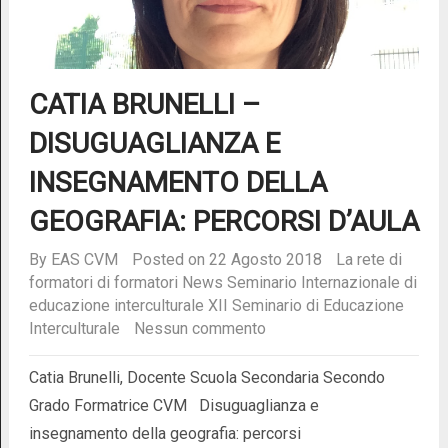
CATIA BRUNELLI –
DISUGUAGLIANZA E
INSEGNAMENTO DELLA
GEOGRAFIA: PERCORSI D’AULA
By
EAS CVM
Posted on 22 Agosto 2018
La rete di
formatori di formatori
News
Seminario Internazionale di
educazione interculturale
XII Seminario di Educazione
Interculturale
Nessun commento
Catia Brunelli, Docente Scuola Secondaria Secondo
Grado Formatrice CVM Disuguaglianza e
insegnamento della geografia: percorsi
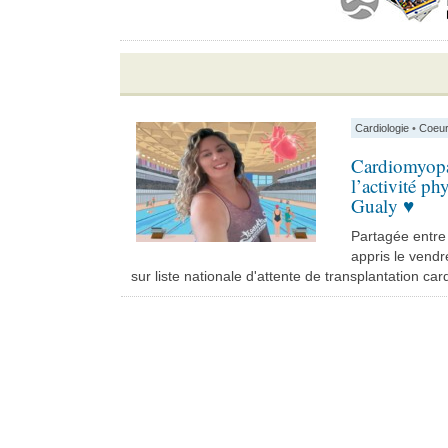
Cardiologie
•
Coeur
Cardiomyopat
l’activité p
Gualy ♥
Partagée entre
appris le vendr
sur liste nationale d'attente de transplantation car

* * *

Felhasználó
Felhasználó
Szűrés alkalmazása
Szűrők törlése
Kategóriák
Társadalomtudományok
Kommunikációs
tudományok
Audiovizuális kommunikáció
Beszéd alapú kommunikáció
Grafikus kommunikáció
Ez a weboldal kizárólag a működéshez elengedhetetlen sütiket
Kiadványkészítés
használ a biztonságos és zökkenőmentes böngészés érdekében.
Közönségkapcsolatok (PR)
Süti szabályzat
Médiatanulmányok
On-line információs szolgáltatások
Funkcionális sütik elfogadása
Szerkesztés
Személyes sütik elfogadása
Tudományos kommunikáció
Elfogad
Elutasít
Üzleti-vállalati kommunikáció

WORK ORDER → Using the data above, give again exactly the lines starting at the one holding "CATIA BRUNELLI –" and ending at the one holding "sur liste nationale", inclusive, and nothing more. Omit the pictures.

RESPONSE TO THIS TASK →
CATIA BRUNELLI –
DISUGUAGLIANZA E
INSEGNAMENTO DELLA
GEOGRAFIA: PERCORSI D’AULA
By
EAS CVM
Posted on 22 Agosto 2018
La rete di
formatori di formatori
News
Seminario Internazionale di
educazione interculturale
XII Seminario di Educazione
Interculturale
Nessun commento
Catia Brunelli, Docente Scuola Secondaria Secondo
Grado Formatrice CVM Disuguaglianza e
insegnamento della geografia: percorsi
Cardiologie
•
Coeur
Cardiomyopat
l’activité p
Gualy ♥
Partagée entre
appris le vendr
sur liste nationale d'attente de transplantation car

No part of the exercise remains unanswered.